TO DO:
Set down each entry exactly as given; pictures should not appear in the copy.
───── DATA SECTION ─────
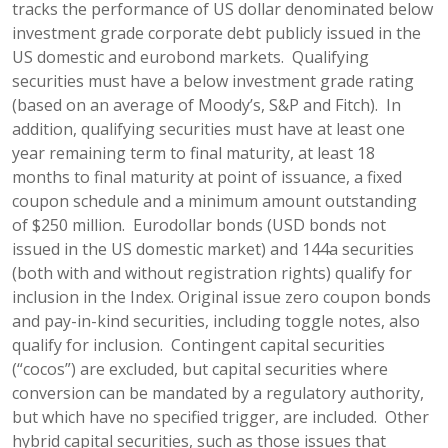
tracks the performance of US dollar denominated below
investment grade corporate debt publicly issued in the
US domestic and eurobond markets. Qualifying
securities must have a below investment grade rating
(based on an average of Moody’s, S&P and Fitch). In
addition, qualifying securities must have at least one
year remaining term to final maturity, at least 18
months to final maturity at point of issuance, a fixed
coupon schedule and a minimum amount outstanding
of $250 million. Eurodollar bonds (USD bonds not
issued in the US domestic market) and 144a securities
(both with and without registration rights) qualify for
inclusion in the Index. Original issue zero coupon bonds
and pay-in-kind securities, including toggle notes, also
qualify for inclusion. Contingent capital securities
(“cocos”) are excluded, but capital securities where
conversion can be mandated by a regulatory authority,
but which have no specified trigger, are included. Other
hybrid capital securities, such as those issues that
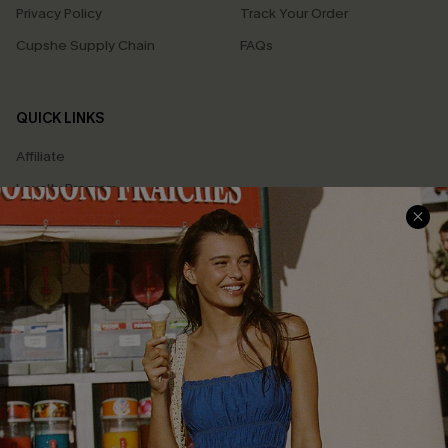
Privacy Policy
Track Your Order
Cupshe Supply Chain
FAQs
QUICK LINKS
Affiliate
Loyalty Program
Ambassador Program
Whatsapp Exclusive Offer
Text Us to Get Extra
Discounts
Cupshe Breast Cancer Action
Cupshe E-Gift Crad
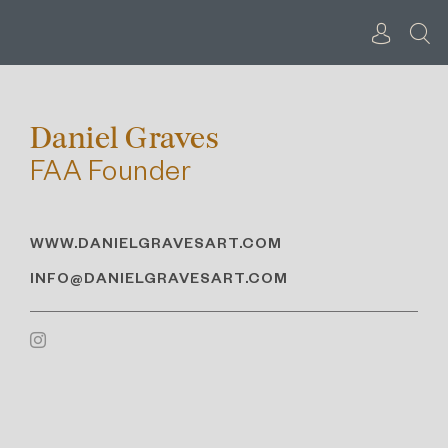
Skip
to
content
Daniel Graves
FAA Founder
WWW.DANIELGRAVESART.COM
INFO@DANIELGRAVESART.COM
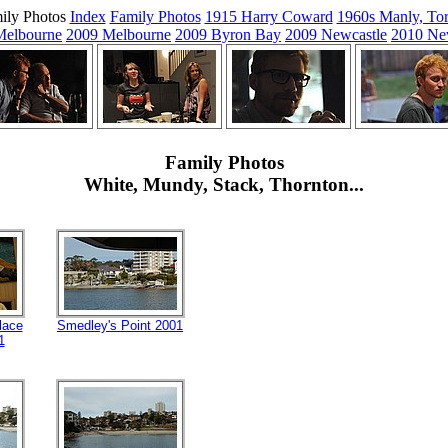
ily Photos
Index
Family Photos
1915 Harry Coward
1960s Manly, Tor
Melbourne
2009 Melbourne
2009 Byron Bay
2009 Newcastle
2010 Ne
Family Photos
White, Mundy, Stack, Thornton...
lace
Smedley's Point 2001
1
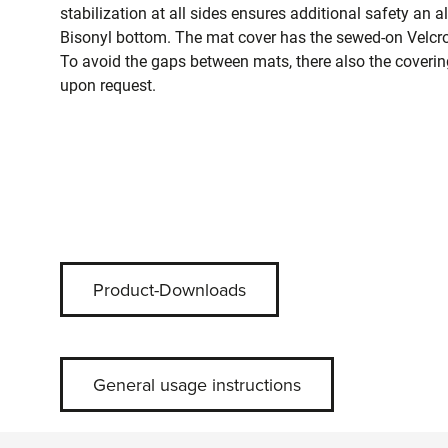
stabilization at all sides ensures additional safety an a
Bisonyl bottom. The mat cover has the sewed-on Velcro 
To avoid the gaps between mats, there also the covering
upon request.
Product-Downloads
General usage instructions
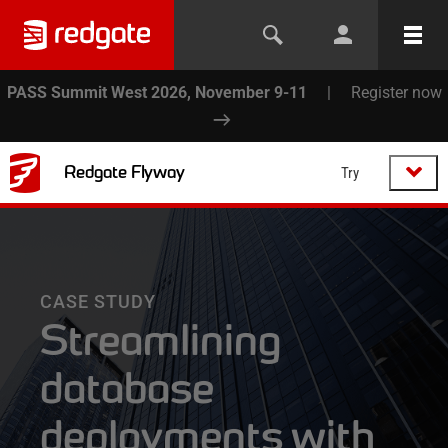
PASS Summit West 2026, November 9-11
|
Register now
Redgate Flyway
Try
CASE STUDY
Streamlining
database
deployments with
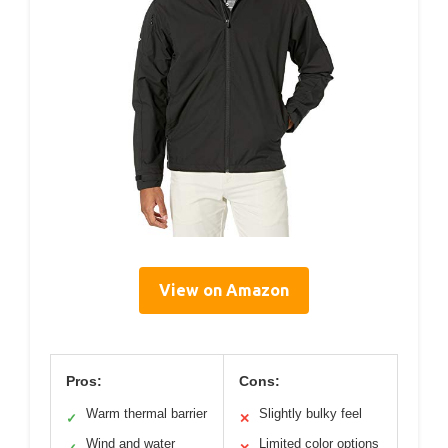
View on Amazon
Pros:
Cons:
Warm thermal barrier
Slightly bulky feel
✓
✕
Wind and water
Limited color options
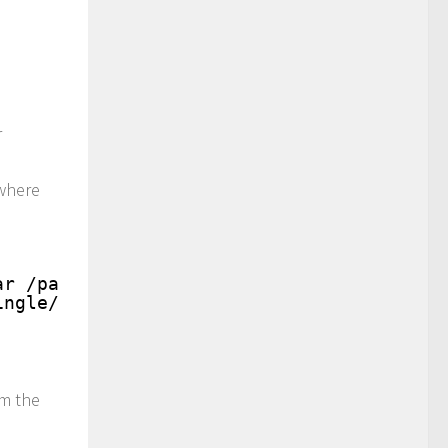
r
here
ar /path/to/tingle/input/
ingle/input/
om the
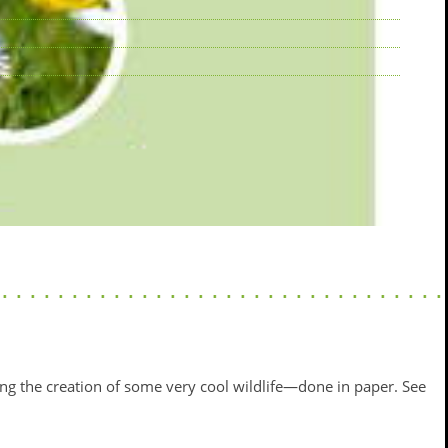
ng the creation of some very cool wildlife—done in paper. See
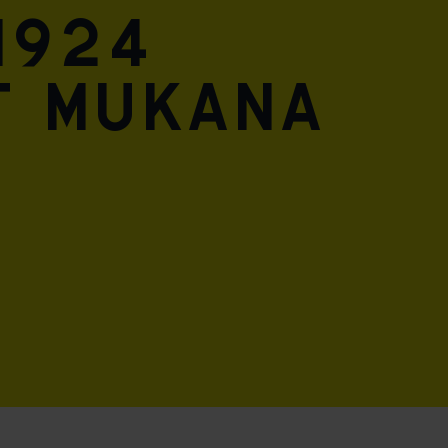
1924
t mukana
─────
EXERCISE ANSWER:
tracks the performance of US dollar denominated below
investment grade corporate debt publicly issued in the
US domestic and eurobond markets. Qualifying
securities must have a below investment grade rating
(based on an average of Moody’s, S&P and Fitch). In
addition, qualifying securities must have at least one
year remaining term to final maturity, at least 18
months to final maturity at point of issuance, a fixed
coupon schedule and a minimum amount outstanding
of $250 million. Eurodollar bonds (USD bonds not
issued in the US domestic market) and 144a securities
(both with and without registration rights) qualify for
inclusion in the Index. Original issue zero coupon bonds
and pay-in-kind securities, including toggle notes, also
qualify for inclusion. Contingent capital securities
(“cocos”) are excluded, but capital securities where
conversion can be mandated by a regulatory authority,
but which have no specified trigger, are included. Other
hybrid capital securities, such as those issues that
Privacy Policy
Track Your Order
Cupshe Supply Chain
FAQs
QUICK LINKS
Affiliate
Loyalty Program
Ambassador Program
Whatsapp Exclusive Offer
Text Us to Get Extra
Discounts
Cupshe Breast Cancer Action
Cupshe E-Gift Crad
Skip
to
content
Daniel Graves
FAA Founder
WWW.DANIELGRAVESART.COM
INFO@DANIELGRAVESART.COM
ily Photos
Index
Family Photos
1915 Harry Coward
1960s Manly, Tor
Melbourne
2009 Melbourne
2009 Byron Bay
2009 Newcastle
2010 Ne
Family Photos
White, Mundy, Stack, Thornton...
lace
Smedley's Point 2001
1
stabilization at all sides ensures additional safety an a
Bisonyl bottom. The mat cover has the sewed-on Velcro 
To avoid the gaps between mats, there also the covering
upon request.
Product-Downloads
General usage instructions
PASS Summit West 2026, November 9-11
|
Register now
Redgate Flyway
Try
CASE STUDY
Streamlining
database
deployments with
View on Amazon
Pros:
Cons:
Warm thermal barrier
Slightly bulky feel
✓
✕
Wind and water
Limited color options
r
here
ar /path/to/tingle/input/
ingle/input/
om the
ng the creation of some very cool wildlife—done in paper. See
1924
t mukana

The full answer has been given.